One of this year’s grants from the VILLUM FOUNDATION’s Young Investigator Programme has been awarded to Postdoc Jonas Schou Neergaard-Nielsen from DTU Physics. The grant will be used to develop a method for teleporting larger volumes of quantum information than is currently possible. The ultimate goal is lightning-fast secure communication networks.
By Jonas Schou Neergaard-Nielsen and Anne Hansen
On hearing the word teleportation, most of us assume it means transporting people in a split second from one place to another in true Star Trek style. However, while anything is possible in the world of fiction, we are still a long way off from being able to teleport people. On the other hand, teleportation is considered a key element in the high-speed and unbreakable encrypted communication networks of the future.
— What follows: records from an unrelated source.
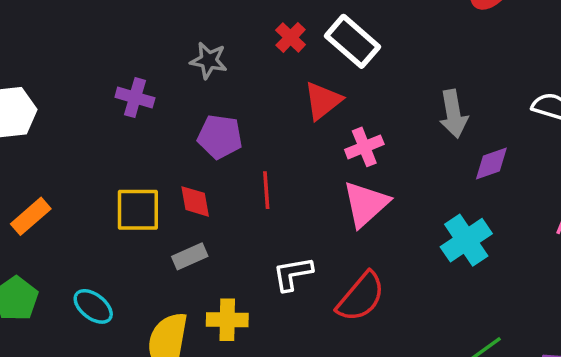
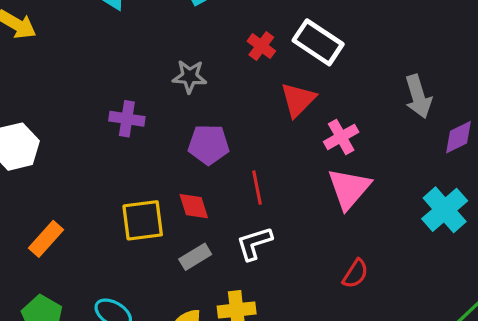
white L-shape: (293, 274) -> (254, 243), moved
red semicircle: (361, 297) -> (355, 274), size x0.6

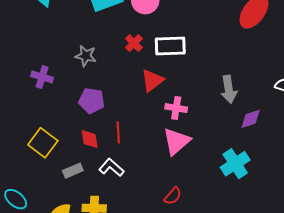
white rectangle: (318, 42) -> (170, 46), turned -44
pink cross: (341, 137) -> (176, 108), turned 30
red diamond: (194, 206) -> (90, 139), moved
yellow square: (143, 220) -> (43, 143), turned 36
white L-shape: (254, 243) -> (111, 168), turned 50

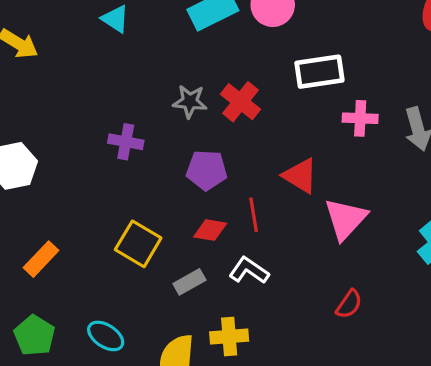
red cross: (134, 43) -> (240, 102), moved, size x1.4
red triangle: (152, 80) -> (300, 176), moved, turned -45
pink cross: (176, 108) -> (360, 118), moved
red diamond: (90, 139) -> (210, 230), turned -65

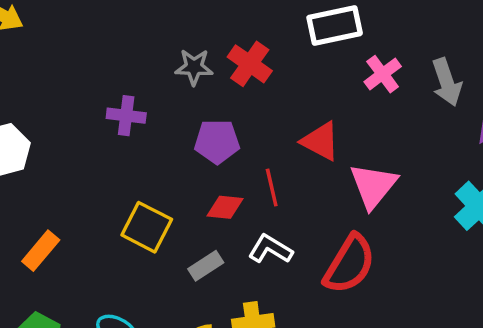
pink cross: (360, 118) -> (383, 74), turned -36
red semicircle: (349, 304) -> (349, 264), moved, size x1.8

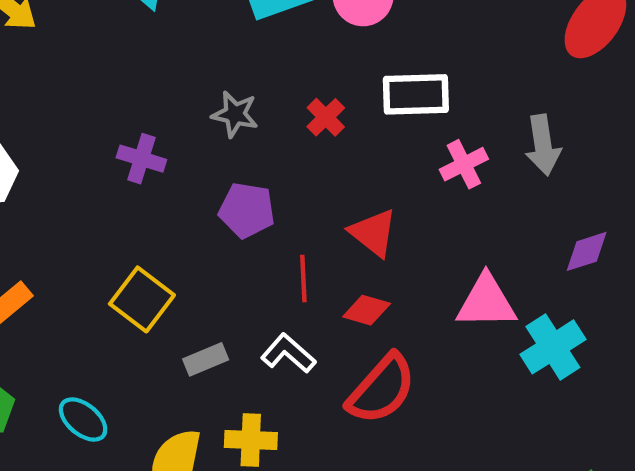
red cross: (250, 64) -> (326, 117), moved, size x0.7
gray arrow: (447, 82) -> (543, 145), moved
pink triangle: (373, 186) -> (486, 302), moved, turned 40
red diamond: (225, 207) -> (367, 310), moved

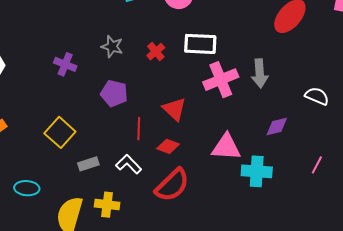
pink cross: (464, 164) -> (221, 80), size x1.5
cyan cross: (553, 347) -> (257, 171), turned 32
cyan ellipse: (83, 419) -> (27, 188), turned -40

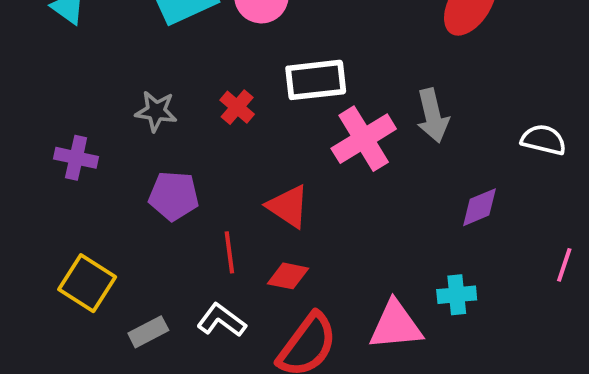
pink triangle: (226, 147) -> (396, 325), moved
cyan cross: (257, 171) -> (457, 295), size x0.7

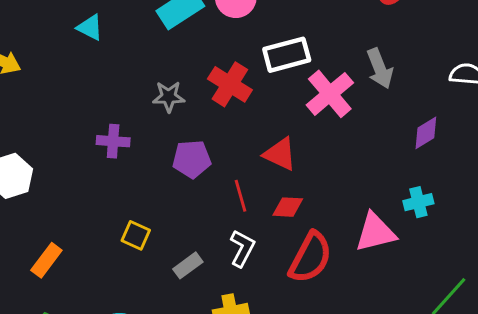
red cross: (237, 107) -> (230, 84), size x1.6
yellow square: (87, 283) -> (136, 235), size x0.7
white L-shape: (221, 320) -> (242, 248), turned 90

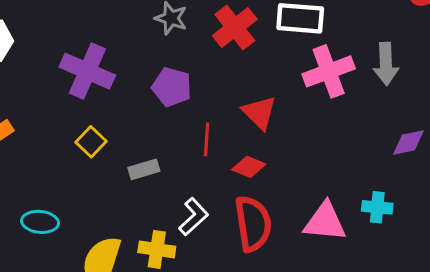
purple cross: (113, 141) -> (87, 71), moved, size x1.6
white L-shape: (242, 248) -> (193, 217), moved
red semicircle: (310, 257) -> (253, 224), turned -56
gray rectangle: (188, 265) -> (144, 169), moved

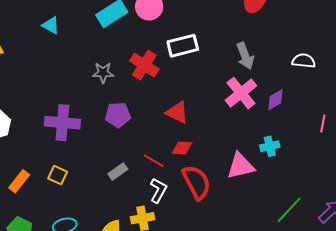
pink cross: (329, 71) -> (241, 93), moved
red line: (207, 139) -> (154, 161), moved, turned -45
yellow square: (91, 142) -> (58, 175), moved

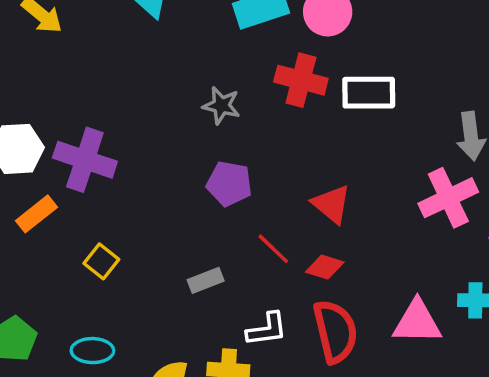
red cross: (144, 65) -> (301, 80), moved, turned -32
purple cross: (62, 123) -> (85, 160), moved
red line: (154, 161) -> (273, 249), moved
orange rectangle: (19, 181) -> (36, 214), moved
white L-shape: (158, 190) -> (267, 329), turned 40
As yet, the technology—which involves moving information that only fills a single light particle, or photon—is still in its infancy. But Jonas Schou Neergaard-Nielsen, a postdoc at DTU Physics, will now try to push the boundaries of what is feasible. Jonas has just been awarded a grant from the VILLUM FOUNDATION’s Young Investigator Programme of DKK 4 million, which will be spent on developing a method for transporting information which is distributed between several photons along several separate light beams before gathering the information again at the recipient.
“At the sub-microscopic level, where quantum mechanics rule, you find a completely different logic to what we are used to in our macroscopic reality,” says Jonas. “For example, particles can be in two places at the same time, and they can even be ‘entangled’ with twin particles, so that they can feel everything that happens to each other, even when they are separated by considerable distance.”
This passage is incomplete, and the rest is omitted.